The Wheelchair Pusher showed up just then.

We went back to our curtained ER room and waited for a doctor nurse resident med student anybody to advise us so we could be on our merry way.  When a doctor-like person finally arrived for the final curtain opening he said, "It's a broken collarbone.  There's not much we do for those these days.  We'll give you some pain pills, a brace if you want one and that's it.  It will heal on its own."

And I started to seriously lose it. "What???  Are you kidding me?  We've been here all night for that???  I missed chili for something that will heal on its own!"
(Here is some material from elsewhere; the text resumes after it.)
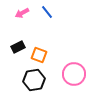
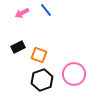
blue line: moved 1 px left, 2 px up
black hexagon: moved 8 px right; rotated 10 degrees counterclockwise
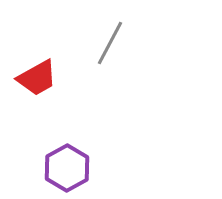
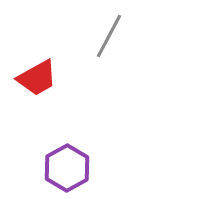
gray line: moved 1 px left, 7 px up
"There, there," Mark said wincing as he got up.  "You're going to be just fine in no time."

We stopped at the hospital pharmacy (which was only slightly faster than the ER), got some pain pills and I drove us home nice and slow so as not to upset the cracked collarbone.  At midnight, with my coat still on I sat down and ate a bowl of crusty, overcooked chili that I scraped from the bottom of the pot.

Mr. Tour de Shoulder Smash sat at the table grinning in his slinged arm.  Missing were his glasses which had flown off his head as he was falling and were subsequently run over by the ambulance.  I gave him the stinkeye for ruining what was supposed to be the saving-the-marriage-dinner.

By then the Percocet had kicked in and he winked back.